De même, la « kulunisation » à outrance de nos villes est l’expression d’un intense désespoir face à l’avenir. C’est la perte du sens de l’histoire. C’est dire que si les Congolais ont échappé de peu à la perte totale du sens de l’histoire en ne s’expatriant pas massivement dans des conditions inhumaines que celles de la Méditerranée, c’est parce que justement Dr Etienne Thisekedi et l’UDPS ont  entretenu, dans les années de braises, l’espoir d’un monde meilleur sur notre propre sol, à partir d’une lutte collective non violente, présentée comme la seule façon pacifique créée par Dieu pour changer le monde, laquelle avait déjà fait preuve ailleurs, comme en Inde, sous Gandhi.
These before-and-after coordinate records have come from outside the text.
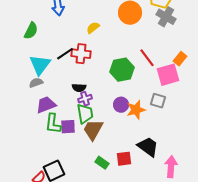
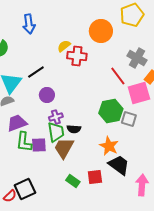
gray cross: (166, 17) -> (137, 58), moved
red cross: (81, 54) -> (77, 56), moved
green hexagon: (122, 70) -> (111, 111), moved
black semicircle: (79, 88) -> (74, 129), moved
purple circle: (121, 105) -> (47, 95), moved
orange star: (136, 110) -> (109, 146), moved, turned -30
N’avait-on pas comparé Etienne Tshisekedi à Gandhi ? C’est ici que la Révolution « tshisekedienne » prend tout son sens profond. Elle a redonné espoir au Congolais. Elle a réveillé les capacités de lutte contre les pouvoirs arbitraires, la grande constante de l’Histoire congolaise. Elle a organisé la lutte et donné confiance au peuple en tant que maitre de son destin. De tels résultats spectaculaires sont la réponse à un changement des mentalités ; donc une révolution en profondeur que le résultat d’une opposition politique de caractère conjoncturel. Disséquons donc la lutte tshisekedienne !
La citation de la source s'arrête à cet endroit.